Observations

Overall Results

Bar chart above depicts relative efficacy of active contour models (blue) compared with more traditional method of region growing (red) for all our test image sequences.


Analysis of efficacy of ACM on motion tracking
We noted that the snake algorithm worked very well for our simple images – something expected since the images have no noise and the snake is initialized close to the boundary.


However, we did identify the need for sufficient amount of points to define the boundary, since the lack of sufficient points in the case of the ellipse caused the boundary to be slightly distorted despite all the points adhering close to the boundary. This is because the region we get from the snake obtained with a polyline algorithm with the control points acting as knot points. With these two images, we determined our parameters as alpha=1.0, beta=1.0 and gamma=1.5 , and acknowledged that our snake algorithm was working properly.


The snake did very well on the image of the circle changing shape. In particular, it really out-performed the region growing algorithm when the image was noisy. This was because once the snake was locked on an edge, it tends to stay locked, allowing it to work well even with the gradually decreasing information available to it. The inaccuracy was mainly due to insufficient control points used, resulting in regions being unsegmented even when the control points are near the edge of the circle


Due to the above, we decided to vastly increase the amount of points used for our real-life image sequence since we were concerned with the actual representation of the image boundary. We decided to use 59 control points for our first test on Sequence 1. As mentioned before, Sequence 1 involved a square object undergoing a relatively swift ‘shape transformation’ as the camera vantage point is rotated.


We quickly realized that the snake was not performing well for this image sequence. This suggested several issues with the snake that we had previously overlooked.


(1) Point Invariance Phenomena
We realized that merely placing a lot of points to define the boundary of the tracked object actually made the algorithm perform poorly. This is easy to understand when we review the image sequence in Fig 4. We see starting in frame 2 that the left portion of the roof boundary has detached from the roof and is literally lost amidst a sea of pixels with uniform intensity. This persists across the later frames (in what we later explain as error propagation phenomena) and the points, without any edge information, are literally stuck at those coordinates as the roof moves further away.


What we might have expected to combat this problem is the internal energies striving to pull these points away from the uniform pixel intensity region as the other correctly ‘locked-on’ points move along with the roof. However, the problem with having too many points is that it creates a large amount of inertia especially when a significant amount of points have lost their lock on the boundary and are ‘lost’. Hence, these points reinforce each other’s inertia, resulting in a general dead zone that cannot be removed. We later attempt to resolve this phenomenon by reducing the number of points.


(2) Error Propagation Phenomena
We also realized that whilst prior information of possibly location of boundaries are potentially good, erroneous information does no good to the snake particularly because of the fact that the snake is a local operator. Any errors introduced in previous frames tend to accumulate and worsen, particularly since we do not expect the tracked object to reverse, or move back to its previous location. In a sense, once the snake has lost it’s lock on the boundary of the object, it has a very slim chance of ever getting it back.


Furthermore, since a snake is a local operator, any new object that swerves into the lost control point’s neighborhood would be immediately noticed and the snake would quickly latch on to the point, further increasing the error of the segmented region. As can be seen in Frame 3, the region starts incorporating the boundary of the circle located in the middle of the house front which then persists across later images. Similarly, in Frame 4, several ‘lost’ control points suddenly find the edge of the cup to latch on and swiftly lock on to it, further distorting the segmented region. This error is similarly propagated down the frames.
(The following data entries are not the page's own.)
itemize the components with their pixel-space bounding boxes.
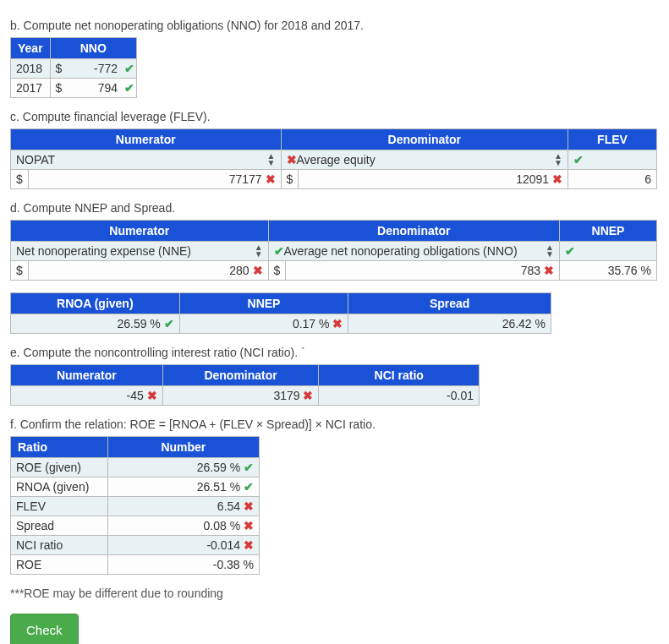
table-flev: Numerator Denominator FLEV NOPAT ▲▼ ✖Ave… <box>10 128 657 189</box>
denominator-select[interactable]: ✔Average net nonoperating obligations (N… <box>268 242 559 261</box>
result-value[interactable]: -0.01 <box>319 386 480 406</box>
select-label: NOPAT <box>16 153 55 166</box>
check-icon: ✔ <box>244 480 254 494</box>
check-icon: ✔ <box>244 461 254 474</box>
th-year: Year <box>11 38 51 59</box>
cell-label: Spread <box>11 516 108 536</box>
select-label: Average equity <box>297 153 376 166</box>
check-icon: ✔ <box>573 153 584 166</box>
th-denominator: Denominator <box>162 365 319 386</box>
cell-value[interactable]: -772 <box>67 59 123 78</box>
numerator-select[interactable]: NOPAT ▲▼ <box>11 150 282 170</box>
table-spread: RNOA (given) NNEP Spread 26.59 % ✔ 0.17 … <box>10 292 551 334</box>
x-icon: ✖ <box>244 519 254 532</box>
cell-value[interactable]: 26.51 % ✔ <box>107 478 259 497</box>
cell-value[interactable]: 26.59 % ✔ <box>107 458 259 478</box>
denominator-input[interactable]: 3179 ✖ <box>162 386 319 406</box>
table-row: $ 77177 ✖ $ 12091 ✖ 6 <box>11 170 657 189</box>
th-spread: Spread <box>348 293 551 314</box>
check-icon: ✔ <box>164 317 174 330</box>
th-number: Number <box>107 437 259 458</box>
th-nno: NNO <box>50 38 136 59</box>
denominator-input[interactable]: 12091 ✖ <box>299 170 568 189</box>
sort-icon: ▲▼ <box>255 244 263 258</box>
table-row: RNOA (given) 26.51 % ✔ <box>11 478 260 497</box>
denominator-select[interactable]: ✖Average equity ▲▼ <box>281 150 568 170</box>
section-e-title: e. Compute the noncontrolling interest r… <box>10 346 659 359</box>
select-label: Average net nonoperating obligations (NN… <box>284 244 518 258</box>
x-icon: ✖ <box>253 264 263 277</box>
x-icon: ✖ <box>244 499 254 513</box>
result-cell: ✔ <box>568 150 657 170</box>
cell-label: FLEV <box>11 497 108 516</box>
cell-value[interactable]: -0.014 ✖ <box>107 536 259 555</box>
denominator-input[interactable]: 783 ✖ <box>286 261 560 281</box>
table-roe-confirm: Ratio Number ROE (given) 26.59 % ✔ RNOA … <box>10 436 260 575</box>
table-row: 2018 $ -772 ✔ <box>11 59 137 79</box>
numerator-input[interactable]: 280 ✖ <box>28 261 268 281</box>
check-icon: ✔ <box>123 79 136 97</box>
result-value[interactable]: 35.76 % <box>560 261 657 281</box>
numerator-select[interactable]: Net nonoperating expense (NNE) ▲▼ <box>11 242 269 261</box>
sort-icon: ▲▼ <box>546 244 554 258</box>
th-flev: FLEV <box>568 129 657 150</box>
table-nnep: Numerator Denominator NNEP Net nonoperat… <box>10 220 657 281</box>
th-numerator: Numerator <box>11 365 163 386</box>
numerator-input[interactable]: -45 ✖ <box>11 386 163 406</box>
table-row: -45 ✖ 3179 ✖ -0.01 <box>11 386 480 406</box>
th-numerator: Numerator <box>11 129 282 150</box>
check-icon: ✔ <box>123 59 136 78</box>
table-row: NCI ratio -0.014 ✖ <box>11 536 260 555</box>
table-row: $ 280 ✖ $ 783 ✖ 35.76 % <box>11 261 657 281</box>
spread-value[interactable]: 26.42 % <box>348 314 551 334</box>
cell-currency: $ <box>281 170 299 189</box>
cell-value[interactable]: 0.08 % ✖ <box>107 516 259 536</box>
sort-icon: ▲▼ <box>554 153 562 166</box>
cell-currency: $ <box>51 59 68 78</box>
result-cell: ✔ <box>560 242 657 261</box>
cell-value[interactable]: 794 <box>67 79 123 97</box>
table-nci: Numerator Denominator NCI ratio -45 ✖ 31… <box>10 364 480 406</box>
x-icon: ✖ <box>552 172 562 186</box>
th-nnep: NNEP <box>560 221 657 242</box>
x-icon: ✖ <box>332 317 343 330</box>
result-value[interactable]: 6 <box>568 170 657 189</box>
section-d-title: d. Compute NNEP and Spread. <box>10 201 659 215</box>
x-icon: ✖ <box>544 264 554 277</box>
th-nnep: NNEP <box>179 293 348 314</box>
section-c-title: c. Compute financial leverage (FLEV). <box>10 110 659 123</box>
table-row: Net nonoperating expense (NNE) ▲▼ ✔Avera… <box>11 242 657 261</box>
th-denominator: Denominator <box>281 129 568 150</box>
table-row: 26.59 % ✔ 0.17 % ✖ 26.42 % <box>11 314 551 334</box>
cell-year: 2018 <box>11 59 51 79</box>
nnep-input[interactable]: 0.17 % ✖ <box>179 314 348 334</box>
select-label: Net nonoperating expense (NNE) <box>16 244 191 258</box>
cell-label: ROE (given) <box>11 458 108 478</box>
check-icon: ✔ <box>565 244 575 258</box>
table-row: NOPAT ▲▼ ✖Average equity ▲▼ ✔ <box>11 150 657 170</box>
cell-value[interactable]: 6.54 ✖ <box>107 497 259 516</box>
sort-icon: ▲▼ <box>267 153 276 166</box>
rnoa-input[interactable]: 26.59 % ✔ <box>11 314 180 334</box>
cell-currency: $ <box>11 261 29 281</box>
cell-label: RNOA (given) <box>11 478 108 497</box>
numerator-input[interactable]: 77177 ✖ <box>28 170 281 189</box>
cell-label: NCI ratio <box>11 536 108 555</box>
th-numerator: Numerator <box>11 221 269 242</box>
table-row: 2017 $ 794 ✔ <box>11 79 137 98</box>
table-row: Spread 0.08 % ✖ <box>11 516 260 536</box>
cell-currency: $ <box>51 79 68 97</box>
cell-currency: $ <box>268 261 286 281</box>
x-icon: ✖ <box>147 389 157 402</box>
check-button[interactable]: Check <box>10 614 79 644</box>
table-nno: Year NNO 2018 $ -772 ✔ 2017 $ 794 ✔ <box>10 37 137 98</box>
table-row: ROE -0.38 % <box>11 555 260 575</box>
cell-label: ROE <box>11 555 108 575</box>
table-row: ROE (given) 26.59 % ✔ <box>11 458 260 478</box>
section-b-title: b. Compute net nonoperating obligations … <box>10 19 659 32</box>
cell-value[interactable]: -0.38 % <box>107 555 259 575</box>
th-denominator: Denominator <box>268 221 559 242</box>
cell-year: 2017 <box>11 79 51 98</box>
th-rnoa: RNOA (given) <box>11 293 180 314</box>
th-nci: NCI ratio <box>319 365 480 386</box>
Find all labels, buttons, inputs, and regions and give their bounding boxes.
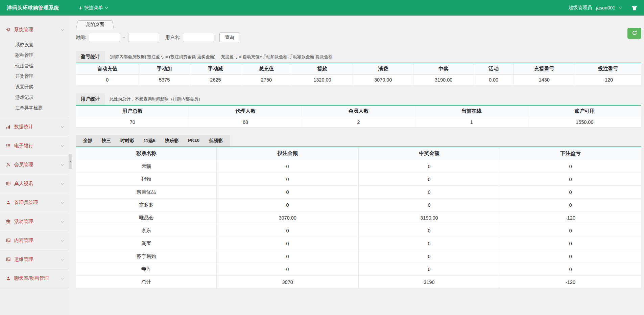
tab-shishicai[interactable]: 时时彩 [116, 135, 139, 147]
cell-value: 3070 [217, 276, 359, 289]
tab-kuailecai[interactable]: 快乐彩 [160, 135, 184, 147]
sidebar-item-e-banking[interactable]: 电子银行 [0, 136, 69, 155]
table-row: 0 5375 2625 2750 1320.00 3070.00 3190.00… [76, 75, 641, 85]
chevron-down-icon [61, 181, 64, 185]
chevron-left-icon [70, 160, 71, 163]
ops-image-icon [6, 257, 11, 262]
username-input[interactable] [183, 33, 214, 42]
gear-icon [6, 27, 11, 32]
col-header: 代理人数 [189, 105, 302, 117]
time-from-input[interactable] [89, 33, 120, 42]
profit-section-note: (排除内部会员数据) 投注盈亏 = (投注消费金额-返奖金额) 充提盈亏 = 自… [110, 54, 332, 60]
table-row: 聚美优品 0 0 0 [76, 186, 641, 199]
cell-value: 1430 [514, 75, 575, 85]
sidebar-item-label: 聊天室/动画管理 [14, 275, 49, 282]
theme-tshirt-icon[interactable] [631, 5, 637, 10]
time-to-input[interactable] [128, 33, 159, 42]
sidebar-subitem[interactable]: 游戏记录 [0, 92, 69, 103]
refresh-button[interactable] [627, 28, 641, 39]
sidebar-item-content-management[interactable]: 内容管理 [0, 231, 69, 250]
tab-my-desktop[interactable]: 我的桌面 [76, 19, 114, 30]
cell-value: 0 [217, 263, 359, 276]
tab-dipincai[interactable]: 低频彩 [204, 135, 228, 147]
sidebar-subitem[interactable]: 系统设置 [0, 40, 69, 50]
cell-value: 0 [217, 224, 359, 237]
cell-value: 5375 [139, 75, 190, 85]
cell-value: 0 [500, 173, 641, 186]
profit-section-title: 盈亏统计 [76, 51, 105, 63]
quick-menu-button[interactable]: + 快捷菜单 [79, 5, 107, 11]
sidebar-item-live-video[interactable]: 真人视讯 [0, 174, 69, 193]
cell-value: 天猫 [76, 160, 217, 173]
cell-value: 68 [189, 117, 302, 128]
cell-value: 3070.00 [217, 211, 359, 224]
col-header: 账户可用 [528, 105, 641, 117]
user-section-note: 此处为总计，不受查询时间影响（排除内部会员） [110, 96, 202, 102]
sidebar-subitem[interactable]: 注单异常检测 [0, 103, 69, 113]
sidebar-item-chatroom-animation[interactable]: 聊天室/动画管理 [0, 269, 69, 288]
chevron-down-icon [619, 6, 621, 8]
tab-pk10[interactable]: PK10 [183, 135, 204, 147]
table-row: 苏宁易购 0 0 0 [76, 250, 641, 263]
cell-value: 苏宁易购 [76, 250, 217, 263]
sidebar-item-member-management[interactable]: 会员管理 [0, 155, 69, 174]
lottery-tab-bar: 全部 快三 时时彩 11选5 快乐彩 PK10 低频彩 [76, 135, 230, 147]
col-header: 下注盈亏 [500, 147, 641, 160]
tab-all[interactable]: 全部 [78, 135, 97, 147]
table-row: 得物 0 0 0 [76, 173, 641, 186]
sidebar-item-label: 内容管理 [14, 238, 33, 244]
chevron-down-icon [105, 6, 108, 8]
sidebar-subitem[interactable]: 彩种管理 [0, 50, 69, 61]
sidebar-item-admin-management[interactable]: 管理员管理 [0, 193, 69, 212]
sidebar-item-activity-management[interactable]: 活动管理 [0, 212, 69, 231]
app-title: 洋码头环球购管理系统 [7, 5, 59, 11]
cell-value: 0 [76, 75, 139, 85]
image-icon [6, 238, 11, 243]
cell-value: 寺库 [76, 263, 217, 276]
lottery-table: 彩票名称 投注金额 中奖金额 下注盈亏 天猫 0 0 0 得物 0 0 0 [76, 147, 641, 289]
chevron-down-icon [61, 257, 64, 261]
username-dropdown[interactable]: jason001 [596, 5, 615, 10]
cell-value: -120 [500, 211, 641, 224]
sidebar-item-data-statistics[interactable]: 数据统计 [0, 117, 69, 136]
sidebar-item-system-management[interactable]: 系统管理 [0, 20, 69, 39]
tab-strip: 我的桌面 [69, 16, 644, 30]
top-header: 洋码头环球购管理系统 + 快捷菜单 超级管理员 jason001 [0, 0, 644, 16]
cell-value: 0 [358, 173, 500, 186]
col-header: 提款 [292, 63, 353, 75]
cell-value: 3190.00 [358, 211, 500, 224]
tab-11xuan5[interactable]: 11选5 [139, 135, 160, 147]
col-header: 自动充值 [76, 63, 139, 75]
cell-value: 0 [358, 224, 500, 237]
sidebar-collapse-handle[interactable] [69, 154, 72, 169]
user-section-title: 用户统计 [76, 93, 105, 105]
user-table: 用户总数 代理人数 会员人数 当前在线 账户可用 70 68 2 1 1550.… [76, 105, 641, 128]
cell-value: 3190.00 [413, 75, 474, 85]
sidebar-subitem[interactable]: 开奖管理 [0, 71, 69, 82]
sidebar-subitem[interactable]: 设置开奖 [0, 82, 69, 92]
table-row: 唯品会 3070.00 3190.00 -120 [76, 211, 641, 224]
cell-value: 0 [358, 263, 500, 276]
cell-value: 3070.00 [353, 75, 413, 85]
refresh-icon [632, 30, 637, 37]
user-outline-icon [6, 162, 11, 167]
cell-value: 1320.00 [292, 75, 353, 85]
sidebar-item-label: 会员管理 [14, 162, 33, 168]
cell-value: 0 [217, 173, 359, 186]
search-button[interactable]: 查询 [219, 32, 239, 42]
cell-value: 2750 [241, 75, 292, 85]
sidebar-item-ops-management[interactable]: 运维管理 [0, 250, 69, 269]
sidebar-subitem[interactable]: 玩法管理 [0, 61, 69, 71]
filter-bar: 时间: - 用户名: 查询 [69, 30, 644, 46]
time-range-separator: - [123, 35, 125, 40]
cell-value: 2625 [190, 75, 241, 85]
cell-value: 0 [500, 263, 641, 276]
cell-value: 0 [217, 160, 359, 173]
tab-kuaisan[interactable]: 快三 [97, 135, 116, 147]
chevron-down-icon [61, 27, 64, 31]
table-row: 拼多多 0 0 0 [76, 199, 641, 211]
profit-table: 自动充值 手动加 手动减 总充值 提款 消费 中奖 活动 充提盈亏 投注盈亏 0… [76, 63, 641, 85]
col-header: 投注金额 [217, 147, 359, 160]
sidebar-item-label: 系统管理 [14, 27, 33, 33]
col-header: 用户总数 [76, 105, 189, 117]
This is a critical flaw of our implementation of the snake algorithm since we had assumed that the initial control points would be close to the actual boundary and had discarded the idea of gradient vector flow. This also suggests that careful modifications must be implemented on the snake to resolve this issue of error propagation, since wrong information would definitely make the snake perform much worse than even traditional region detectors.


Hence, our next step was to attempt to reduce the number of control points, but still maintaining a good region boundary, and perform the algorithm again. We used 16 control points for the second experiment.


With lesser control points, we indeed have solved the issue of point invariance, as we see relatively better results for Frames 1 – 4. However, we see huge distortions from Frame 5 onwards, particularly because the snake has latched on the edge of the cup again. Hence, using lesser control points solves issue (1) but fails to solve issue (2). This yet again suggests critical flaws with the snakes algorithm for motion tracking – that of error propagation. Note that the latching of the snake onto the cup is pretty much unavoidable in the case of our image sequence, since the cup appears in Frame 5 pretty much in the vicinity of the previous location of the roof. This yet again highlights another flaw of snakes in motion tracking.